E qual foi a minha surpresa ao checar a quantas anda o formulário de pesquisa do blog, e me deparar com o tópico de indicação de séries e filmes com a maior porcentagem? ♡ Por isso, hoje tem resenha de uma série que eu curti muito e devorei rapidinho: Dead Like Me! (rapidinho mesmo, nem deu tempo de aproveitar com calma e surtar devidamente nas redes sociais…)

Talvez você associe a imagem de capa com a franquia de Todo Mundo em Pânico, mas garanto que não é nada do gênero. Dead Like Me é engraçada sim, mas não exclusivamente humorística. Tem um tom irônico, e faz uso de humor negro, porém eu diria que tem uma pegada mais madura e dramática. A abertura engana nesse sentido, faz parecer com que tudo seja uma brincadeira, e é bem mais “genérica” – pois não utiliza fatos da série, tampouco seus atores (com exceção do final). Mas eu acho maravilhosa, haha. A melodia por si só já me deixa nostálgica e com vontade de rever todos os episódios.

A série estreou em 2003 (fiz as contas e eu tinha 12 anos, socorro?!), e infelizmente tem apenas duas temporadas, pois foi cancelada devido a desentendimentos na área de criação. O próprio criador, Bryan Fuller, abandonou a série no final da primeira temporada, afirmando que a falta de profissionalismo dificultou tudo, forçando-o a se retirar, pois era como estar numa guerra. Após isso, conseguiram mantê-la ativa apenas até a segunda temporada. Porém, quatro anos mais tarde foi lançado um filme da série.


A história gira em torno de Georgia/George, uma adolescente entrando na fase adulta que não demonstra nenhum tipo de ambição na vida, larga a faculdade e, por não ser devidamente qualificada, tem certa dificuldade em conseguir um emprego.
Confesso que de início, estranhei a protagonista, mas aos poucos ela cativa a nossa atenção de uma forma surpreendente.
George é a cara da indiferença. O ambiente familiar em que vive também não é um parque de diversões, digamos assim. Mas ela própria não ajuda nesse sentido, com ar de sarcasmo na maior parte do tempo, o que automaticamente afasta qualquer pessoa.

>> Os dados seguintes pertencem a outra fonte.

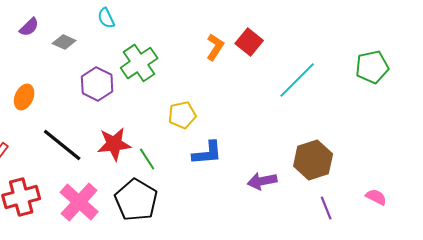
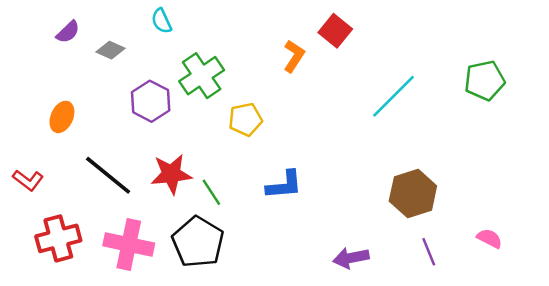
red square: (249, 42) -> (335, 31), moved
yellow pentagon: (182, 115) -> (245, 119), moved
purple arrow: (262, 181) -> (351, 258), moved
pink cross: (79, 202) -> (129, 244), turned -30

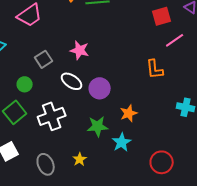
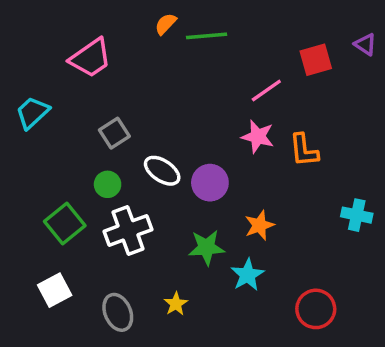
pink line: (175, 40) -> (266, 90), moved
pink star: (80, 50) -> (258, 137), moved
green circle: (25, 84) -> (108, 184), moved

Porém, mal sabe ela que as coisas estão prestes a mudar completamente. Por insistência da mãe, George consegue um emprego como arquivista temporária. Mas… bom, ela sequer tem a chance de viver a experiência de seu maravilhoso primeiro emprego por um dia completo. Durante seu intervalo para o almoço, George perde a vida – e da maneira mais bizarra possível: o assento de um vaso sanitário da famosa estação espacial Mir (que estava saindo de órbita) atinge-a em cheio. Seria engraçado, se não fosse trágico. Tudo isso acontece em menos de 15 minutos do primeiro episódio – então não é um spoiler, ok?

A partir de então, George descobre que a morte tem um lado diferente – um lado que ela sequer poderia imaginar. Ela é recrutada para ser nada menos do que uma ceifadora de almas. Afinal de contas: “Centenas de milhares de pessoas morrem todos os dias. Corpos são moleza. Abre uma cova, acende um fósforo. Mas e as almas? Quem cuida delas?”

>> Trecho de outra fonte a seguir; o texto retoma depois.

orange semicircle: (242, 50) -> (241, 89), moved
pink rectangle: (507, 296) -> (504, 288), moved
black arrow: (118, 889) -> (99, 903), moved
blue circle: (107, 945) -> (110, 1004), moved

Assim, a história ganha mais consistência e podemos vê-la de dois âmbitos diferentes. A rotina de George e seus outros amigos ceifadores em ação, como mortos vivos no mundo humano; e a rotina do que acontece com a família de George após seu infeliz incidente. Ambos são narrados pela própria George, o que – na minha opinião – torna tudo mais cativante… e melancólico.

     “Não tenho muito interesse em ser uma boa pessoa ou uma má pessoa. Até onde eu sei, você está ferrado de qualquer forma.”

Imagine que você morre e agora tem uma missão a cumprir, e tudo que você viveu até então, precisa ficar para trás, como uma lembrança. Você conseguiria se desvincular totalmente da sua família, mesmo que pudesse checar de longe como eles estão? Resistiria a tentação de saber como tem passado? Que caminho trilharam para suas vidas?

Se tem uma coisa que eu adorei nessa série, são os personagens. Todos eles tem uma personalidade intrigante, e que justificam seus atos (sejam eles deprimentes ou cômicos). E são as particularidades de cada um que os tornam realmente incríveis.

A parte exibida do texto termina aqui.